Per giorni, dalla scomparsa, il padre, disperato, bussò a tutte le porte per avere notizie del figlio : Carabinieri, Questura di Savona, parroci dei paesi limitrofi, amici, vicini. L’ipotesi era che,  in bici avesse avuto un incidente e che magari il povero Ennio giacesse in qualche casa, ferito ed impossibilitato a muoversi e a raggiungere la famiglia. Poi il padre si recò dal comando partigiano del distaccamento della II Brigata Mario Sambolino, e qui avvenne un fatto strano: uno dei capetti gli disse in malo modo, che Ennio era addirittura, un appartenente, alle Brigate Nere, un torturatore, un assassino di patrioti. A queste affermazioni, completamente prive di fondamento, Giuseppe Sardo rimase interdetto e sorpreso vista la fantasia su cui erano basate queste parole. A questo punto il partigiano, forse resosi conto di aver fatto un passo falso, dichiarò che comunque non ne sapeva nulla di dove fosse il giovane Ennio. Il genitore uscì dal comando partigiano del Giovo,con un triste presentimento, convinto che in quel posto sapevano molto di più di quello che volevano far credere.

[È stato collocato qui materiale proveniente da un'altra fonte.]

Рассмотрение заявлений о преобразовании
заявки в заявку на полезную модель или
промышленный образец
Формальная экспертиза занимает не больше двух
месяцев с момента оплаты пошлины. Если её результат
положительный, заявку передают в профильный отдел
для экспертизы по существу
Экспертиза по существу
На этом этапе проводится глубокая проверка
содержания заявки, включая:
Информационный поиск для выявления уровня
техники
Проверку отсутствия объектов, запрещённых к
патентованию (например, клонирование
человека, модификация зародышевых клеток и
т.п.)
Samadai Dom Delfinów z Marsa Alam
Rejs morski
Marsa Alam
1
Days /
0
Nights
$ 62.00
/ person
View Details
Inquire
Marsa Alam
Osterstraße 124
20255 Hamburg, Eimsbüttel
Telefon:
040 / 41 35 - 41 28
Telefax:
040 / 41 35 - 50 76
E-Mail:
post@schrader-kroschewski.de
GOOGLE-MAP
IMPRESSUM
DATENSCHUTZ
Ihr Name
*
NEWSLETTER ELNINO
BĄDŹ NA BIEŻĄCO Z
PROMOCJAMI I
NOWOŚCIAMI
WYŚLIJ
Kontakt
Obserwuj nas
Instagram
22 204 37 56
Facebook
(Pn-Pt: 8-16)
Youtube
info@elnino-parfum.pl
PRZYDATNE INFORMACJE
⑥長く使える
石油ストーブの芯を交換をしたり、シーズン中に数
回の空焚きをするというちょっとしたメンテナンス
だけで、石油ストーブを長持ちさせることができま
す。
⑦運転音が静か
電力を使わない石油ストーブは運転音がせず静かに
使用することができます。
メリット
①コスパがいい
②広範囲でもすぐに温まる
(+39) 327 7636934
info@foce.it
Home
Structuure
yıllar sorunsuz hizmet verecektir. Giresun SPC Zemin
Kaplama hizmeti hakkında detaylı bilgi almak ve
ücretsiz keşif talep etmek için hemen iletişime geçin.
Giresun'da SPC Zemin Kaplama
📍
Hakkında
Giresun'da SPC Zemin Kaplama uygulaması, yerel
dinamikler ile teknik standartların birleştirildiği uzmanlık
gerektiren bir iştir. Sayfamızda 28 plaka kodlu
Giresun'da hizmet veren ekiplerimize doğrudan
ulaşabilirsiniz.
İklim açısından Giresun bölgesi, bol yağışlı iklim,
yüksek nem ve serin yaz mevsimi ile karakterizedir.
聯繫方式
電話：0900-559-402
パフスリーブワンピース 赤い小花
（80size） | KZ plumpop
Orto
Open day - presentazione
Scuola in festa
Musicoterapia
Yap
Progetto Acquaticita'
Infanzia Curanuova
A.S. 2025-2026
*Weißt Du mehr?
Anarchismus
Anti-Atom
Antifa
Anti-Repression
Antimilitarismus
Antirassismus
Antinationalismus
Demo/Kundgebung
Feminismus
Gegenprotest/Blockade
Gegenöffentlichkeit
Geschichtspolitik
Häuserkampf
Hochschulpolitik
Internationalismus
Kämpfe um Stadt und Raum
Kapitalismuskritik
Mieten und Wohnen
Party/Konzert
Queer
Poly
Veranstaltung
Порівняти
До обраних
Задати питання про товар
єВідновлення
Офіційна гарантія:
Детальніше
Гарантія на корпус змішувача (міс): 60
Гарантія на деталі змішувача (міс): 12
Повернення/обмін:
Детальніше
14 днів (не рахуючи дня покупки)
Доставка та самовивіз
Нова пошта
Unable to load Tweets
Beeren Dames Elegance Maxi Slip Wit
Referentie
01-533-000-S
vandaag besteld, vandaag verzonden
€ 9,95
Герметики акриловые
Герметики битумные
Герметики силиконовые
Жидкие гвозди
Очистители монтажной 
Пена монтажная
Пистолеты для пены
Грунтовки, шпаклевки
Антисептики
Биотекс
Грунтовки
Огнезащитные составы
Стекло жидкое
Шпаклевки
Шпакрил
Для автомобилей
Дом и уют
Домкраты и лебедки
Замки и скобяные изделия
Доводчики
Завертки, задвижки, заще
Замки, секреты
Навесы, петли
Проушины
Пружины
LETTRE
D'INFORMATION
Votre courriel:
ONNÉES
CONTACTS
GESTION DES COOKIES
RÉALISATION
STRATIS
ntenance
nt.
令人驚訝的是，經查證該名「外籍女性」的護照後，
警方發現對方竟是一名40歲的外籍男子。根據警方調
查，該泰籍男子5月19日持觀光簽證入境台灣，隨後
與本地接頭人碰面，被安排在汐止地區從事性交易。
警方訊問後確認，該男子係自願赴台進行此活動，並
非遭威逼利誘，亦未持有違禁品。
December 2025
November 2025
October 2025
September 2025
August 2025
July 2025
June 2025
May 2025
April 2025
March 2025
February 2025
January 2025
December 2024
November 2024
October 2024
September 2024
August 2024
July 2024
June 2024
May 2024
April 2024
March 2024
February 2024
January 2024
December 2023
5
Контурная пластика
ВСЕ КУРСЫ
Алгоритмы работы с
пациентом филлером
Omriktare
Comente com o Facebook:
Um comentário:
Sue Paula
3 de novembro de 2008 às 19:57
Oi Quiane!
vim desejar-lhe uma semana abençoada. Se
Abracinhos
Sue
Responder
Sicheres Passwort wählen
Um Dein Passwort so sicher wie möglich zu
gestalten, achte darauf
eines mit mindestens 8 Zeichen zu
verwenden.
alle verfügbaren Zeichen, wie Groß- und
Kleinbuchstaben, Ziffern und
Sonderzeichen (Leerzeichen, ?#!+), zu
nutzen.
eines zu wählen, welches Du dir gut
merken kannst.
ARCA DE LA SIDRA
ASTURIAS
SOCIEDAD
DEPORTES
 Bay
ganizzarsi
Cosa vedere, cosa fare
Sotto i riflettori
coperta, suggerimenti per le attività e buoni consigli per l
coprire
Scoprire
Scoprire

Intanto tutti i paesani evitavano il padre, lo dribblavano quando egli chiedeva informazioni del  figlio. Le voci , nel frattempo , giravano e uno dei partigiani decise di partire precipitosamente per il Sud America, lasciando dal posto di lavoro.  Una cappa di omertà aveva nascosto agli occhi di tutti la sorte di Ennio e non solo, di altri che erano stati assassinati e occultati in alcune fosse ignote a Forte Scarato, un sito ideale , lontano dagli sguardi curiosi, dove occultare corpi di persone scomode. Una soffiata di un confidente  indirizzata ad un medico Savonese Francesco Negro , fece sì che fosse  recuperato il corpo del povero ragazzo, giaceva in una buca, accanto ad altre, dove erano seppellite alcune vittime ignote di esecuzioni sommarie dei Partigiani Comunisti. Era il 24 maggio del 1945. La bicicletta di Ennio era sparita , la sua borraccia con il sambuco anche e soprattutto erano spariti i soldi che egli aveva con sé: 4000 lire, soldi presi da chi lo aveva assassinato. Nessuna indagine venne mai intrapresa, nessuno pagò mai per questo omicidio. Fu una delle tante morti bianche compiute in spregio alla giustizia ed alla legge degli uomini e di Dio. Un quotidiano di Genova diede la notizia del ritrovamento delle fosse a Forte Scarato, senza dare troppi particolari. Non fu celebrata nessuna funzione religiosa , a causa delle minacce fatte alla famiglia Sardo e ora da tanti anni, il povero Ennio giace nella tomba di famiglia presso il Camposanto di Savona mentre i suoi assassini , ancora per decenni camminarono a testa alta per le strade del Savonese mentre tutti sapevano del crimine di cui si erano macchiati, impuniti dalla giustizia degli uomini.